**Records shown:**

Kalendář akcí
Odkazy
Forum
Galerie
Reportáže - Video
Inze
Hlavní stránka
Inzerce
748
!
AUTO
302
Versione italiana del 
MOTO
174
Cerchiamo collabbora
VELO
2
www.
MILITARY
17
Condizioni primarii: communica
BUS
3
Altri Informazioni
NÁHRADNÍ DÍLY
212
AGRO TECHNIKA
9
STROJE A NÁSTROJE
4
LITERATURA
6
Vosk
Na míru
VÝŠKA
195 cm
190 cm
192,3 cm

...

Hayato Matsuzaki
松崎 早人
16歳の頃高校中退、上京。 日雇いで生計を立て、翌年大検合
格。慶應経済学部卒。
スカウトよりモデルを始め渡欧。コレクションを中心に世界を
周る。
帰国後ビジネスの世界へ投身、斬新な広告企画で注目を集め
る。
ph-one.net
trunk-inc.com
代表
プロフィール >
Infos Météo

...

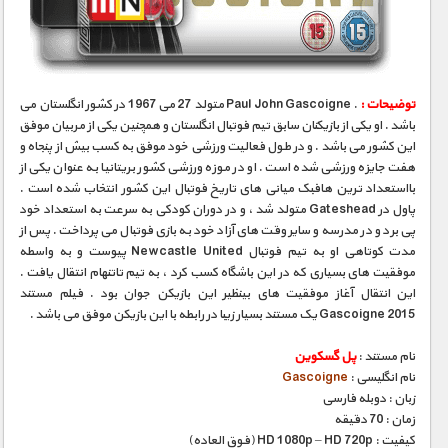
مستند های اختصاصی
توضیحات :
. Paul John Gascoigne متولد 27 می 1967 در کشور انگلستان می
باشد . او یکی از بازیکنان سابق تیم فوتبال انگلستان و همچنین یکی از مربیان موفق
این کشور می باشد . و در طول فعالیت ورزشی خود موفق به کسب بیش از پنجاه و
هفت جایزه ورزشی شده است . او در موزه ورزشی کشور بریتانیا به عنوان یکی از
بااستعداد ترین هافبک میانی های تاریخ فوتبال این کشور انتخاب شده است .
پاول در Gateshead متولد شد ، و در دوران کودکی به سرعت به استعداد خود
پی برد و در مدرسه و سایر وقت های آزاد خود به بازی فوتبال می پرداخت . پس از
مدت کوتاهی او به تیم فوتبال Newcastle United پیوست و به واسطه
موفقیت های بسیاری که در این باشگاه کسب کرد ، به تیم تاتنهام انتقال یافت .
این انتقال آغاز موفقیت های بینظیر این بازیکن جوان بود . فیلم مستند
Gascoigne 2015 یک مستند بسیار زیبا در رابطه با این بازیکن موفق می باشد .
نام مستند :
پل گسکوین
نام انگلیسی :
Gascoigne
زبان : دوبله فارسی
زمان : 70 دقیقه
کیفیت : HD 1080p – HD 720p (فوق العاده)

**What is expected:** Every line in the listing that holds "موفقیت" belongs in the answer.

**Result:**
موفقیت های بسیاری که در این باشگاه کسب کرد ، به تیم تاتنهام انتقال یافت .
این انتقال آغاز موفقیت های بینظیر این بازیکن جوان بود . فیلم مستند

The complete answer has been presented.